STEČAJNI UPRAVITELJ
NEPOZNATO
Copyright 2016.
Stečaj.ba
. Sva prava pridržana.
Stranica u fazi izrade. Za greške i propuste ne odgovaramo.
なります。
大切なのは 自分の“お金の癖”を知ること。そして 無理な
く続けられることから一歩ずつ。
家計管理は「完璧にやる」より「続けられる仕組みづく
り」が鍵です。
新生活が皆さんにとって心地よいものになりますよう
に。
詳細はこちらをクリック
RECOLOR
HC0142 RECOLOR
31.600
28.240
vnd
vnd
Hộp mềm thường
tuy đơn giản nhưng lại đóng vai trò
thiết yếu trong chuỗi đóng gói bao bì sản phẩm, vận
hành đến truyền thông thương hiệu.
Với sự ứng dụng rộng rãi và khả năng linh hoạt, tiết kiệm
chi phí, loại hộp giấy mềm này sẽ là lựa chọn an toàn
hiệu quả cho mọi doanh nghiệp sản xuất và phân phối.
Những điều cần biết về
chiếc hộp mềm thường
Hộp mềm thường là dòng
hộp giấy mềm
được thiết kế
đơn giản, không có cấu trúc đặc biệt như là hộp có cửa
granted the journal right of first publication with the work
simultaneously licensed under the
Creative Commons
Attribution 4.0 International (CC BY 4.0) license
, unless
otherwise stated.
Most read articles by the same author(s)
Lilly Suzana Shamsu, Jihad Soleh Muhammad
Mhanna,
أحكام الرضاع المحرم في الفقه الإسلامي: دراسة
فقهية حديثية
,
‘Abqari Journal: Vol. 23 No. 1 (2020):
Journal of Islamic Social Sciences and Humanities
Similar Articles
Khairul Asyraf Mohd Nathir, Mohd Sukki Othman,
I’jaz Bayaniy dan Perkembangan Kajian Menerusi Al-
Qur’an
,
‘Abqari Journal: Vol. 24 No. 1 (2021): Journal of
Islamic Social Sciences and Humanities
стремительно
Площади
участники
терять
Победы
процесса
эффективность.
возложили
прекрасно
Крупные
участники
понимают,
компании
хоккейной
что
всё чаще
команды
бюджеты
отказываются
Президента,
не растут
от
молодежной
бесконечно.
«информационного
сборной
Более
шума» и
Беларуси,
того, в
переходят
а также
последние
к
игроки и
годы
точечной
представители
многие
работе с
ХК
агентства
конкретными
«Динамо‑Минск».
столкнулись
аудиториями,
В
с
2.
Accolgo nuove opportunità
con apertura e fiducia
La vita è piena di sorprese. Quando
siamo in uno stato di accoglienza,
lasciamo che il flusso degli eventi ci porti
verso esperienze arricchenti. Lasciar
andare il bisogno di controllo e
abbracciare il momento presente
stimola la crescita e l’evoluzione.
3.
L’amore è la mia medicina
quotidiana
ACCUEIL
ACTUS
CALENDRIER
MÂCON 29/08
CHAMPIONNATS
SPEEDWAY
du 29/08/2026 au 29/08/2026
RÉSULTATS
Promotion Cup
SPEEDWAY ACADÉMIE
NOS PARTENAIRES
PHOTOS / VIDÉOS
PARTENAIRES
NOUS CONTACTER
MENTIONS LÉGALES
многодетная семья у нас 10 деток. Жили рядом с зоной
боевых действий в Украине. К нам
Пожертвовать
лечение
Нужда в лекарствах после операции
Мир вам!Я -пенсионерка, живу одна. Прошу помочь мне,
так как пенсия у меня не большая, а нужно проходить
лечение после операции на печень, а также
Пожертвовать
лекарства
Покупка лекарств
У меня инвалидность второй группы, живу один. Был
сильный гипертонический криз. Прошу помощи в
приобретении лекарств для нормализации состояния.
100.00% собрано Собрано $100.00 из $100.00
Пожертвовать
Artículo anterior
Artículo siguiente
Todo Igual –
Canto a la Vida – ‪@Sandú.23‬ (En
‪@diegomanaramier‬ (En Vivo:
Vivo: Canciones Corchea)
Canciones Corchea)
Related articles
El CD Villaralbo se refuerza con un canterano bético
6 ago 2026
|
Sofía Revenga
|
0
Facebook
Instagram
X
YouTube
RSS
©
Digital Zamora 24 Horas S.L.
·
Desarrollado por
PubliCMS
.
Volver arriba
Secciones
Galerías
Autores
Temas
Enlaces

-=-=-

# Task statement
Would you please copy, word for word, everything above from the line containing "granted the journal" down to the line containing "Similar Articles", those two lines included?

# Task result
granted the journal right of first publication with the work
simultaneously licensed under the
Creative Commons
Attribution 4.0 International (CC BY 4.0) license
, unless
otherwise stated.
Most read articles by the same author(s)
Lilly Suzana Shamsu, Jihad Soleh Muhammad
Mhanna,
أحكام الرضاع المحرم في الفقه الإسلامي: دراسة
فقهية حديثية
,
‘Abqari Journal: Vol. 23 No. 1 (2020):
Journal of Islamic Social Sciences and Humanities
Similar Articles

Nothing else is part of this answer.